### The problem
After locating the line that contains "La recerca en" in the data below, set down exactly that line and each one after it through the line that contains "un nou episodi sobre l'infart", and nothing more.

### Data listing
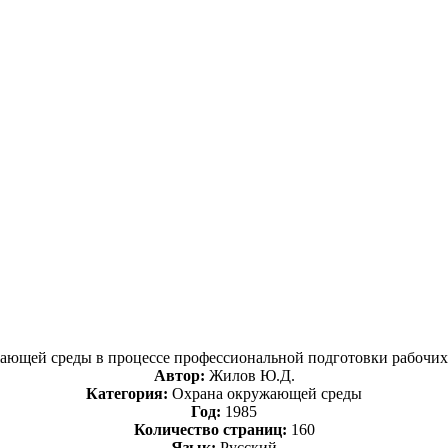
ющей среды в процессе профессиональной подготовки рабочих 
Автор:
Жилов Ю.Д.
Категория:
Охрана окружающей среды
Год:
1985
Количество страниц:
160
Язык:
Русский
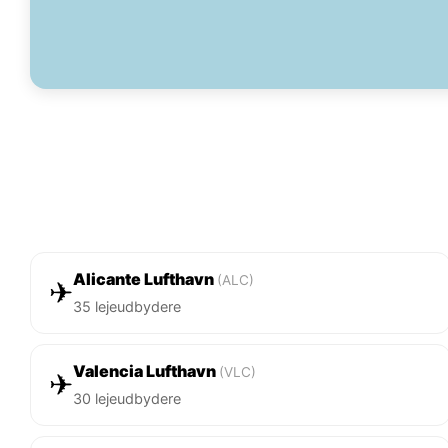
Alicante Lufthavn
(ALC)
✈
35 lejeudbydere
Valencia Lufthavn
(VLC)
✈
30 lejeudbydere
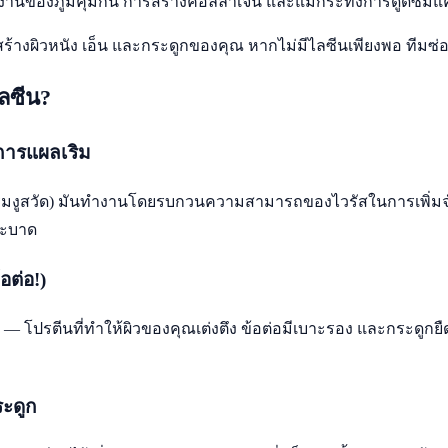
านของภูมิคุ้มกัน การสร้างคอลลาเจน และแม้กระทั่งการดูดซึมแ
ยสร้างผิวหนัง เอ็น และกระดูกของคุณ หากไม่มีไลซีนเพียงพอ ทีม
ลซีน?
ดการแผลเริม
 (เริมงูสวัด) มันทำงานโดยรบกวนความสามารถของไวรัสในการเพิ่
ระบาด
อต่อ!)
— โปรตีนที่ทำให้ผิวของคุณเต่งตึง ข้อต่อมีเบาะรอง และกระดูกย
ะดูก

* * *

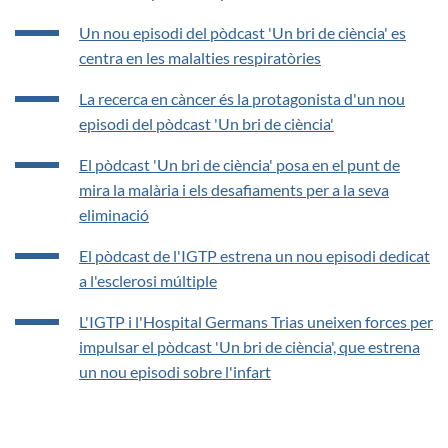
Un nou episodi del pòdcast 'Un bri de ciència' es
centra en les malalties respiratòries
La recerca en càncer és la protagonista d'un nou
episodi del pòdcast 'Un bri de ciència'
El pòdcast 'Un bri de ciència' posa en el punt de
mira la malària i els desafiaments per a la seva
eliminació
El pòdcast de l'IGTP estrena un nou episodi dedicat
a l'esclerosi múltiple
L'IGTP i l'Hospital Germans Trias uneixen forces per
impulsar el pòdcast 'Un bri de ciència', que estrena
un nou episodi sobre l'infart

--

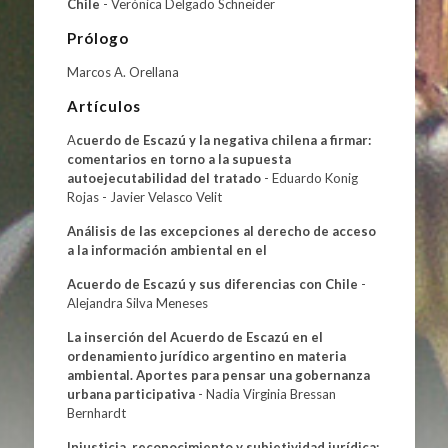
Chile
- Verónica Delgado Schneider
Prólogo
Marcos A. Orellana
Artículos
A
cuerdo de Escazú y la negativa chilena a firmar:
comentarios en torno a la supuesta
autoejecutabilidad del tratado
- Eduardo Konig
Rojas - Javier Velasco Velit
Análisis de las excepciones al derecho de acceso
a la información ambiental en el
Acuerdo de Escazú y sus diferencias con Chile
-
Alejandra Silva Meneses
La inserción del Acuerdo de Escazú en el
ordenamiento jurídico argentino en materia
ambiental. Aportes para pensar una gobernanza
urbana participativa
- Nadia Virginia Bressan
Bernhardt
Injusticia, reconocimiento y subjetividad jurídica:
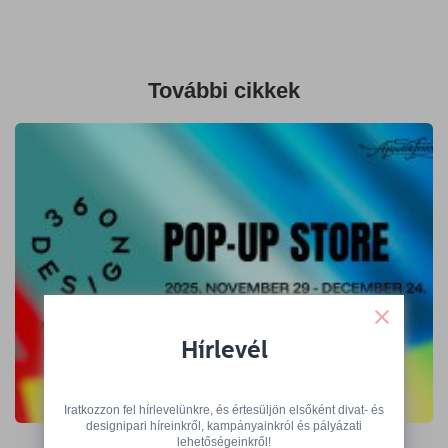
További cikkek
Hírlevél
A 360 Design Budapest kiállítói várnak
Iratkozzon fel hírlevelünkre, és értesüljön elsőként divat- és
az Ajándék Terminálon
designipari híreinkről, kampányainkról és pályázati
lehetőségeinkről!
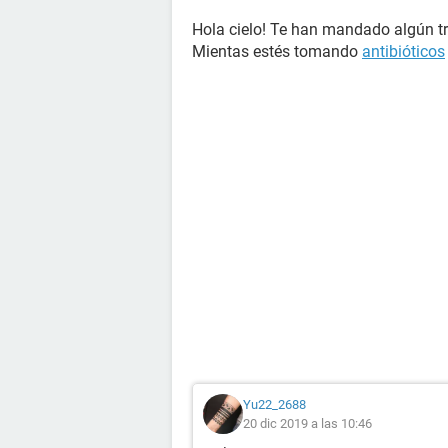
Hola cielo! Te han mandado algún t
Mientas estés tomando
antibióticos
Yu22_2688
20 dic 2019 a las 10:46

### Task output
La recerca en càncer és la protagonista d'un nou
episodi del pòdcast 'Un bri de ciència'
El pòdcast 'Un bri de ciència' posa en el punt de
mira la malària i els desafiaments per a la seva
eliminació
El pòdcast de l'IGTP estrena un nou episodi dedicat
a l'esclerosi múltiple
L'IGTP i l'Hospital Germans Trias uneixen forces per
impulsar el pòdcast 'Un bri de ciència', que estrena
un nou episodi sobre l'infart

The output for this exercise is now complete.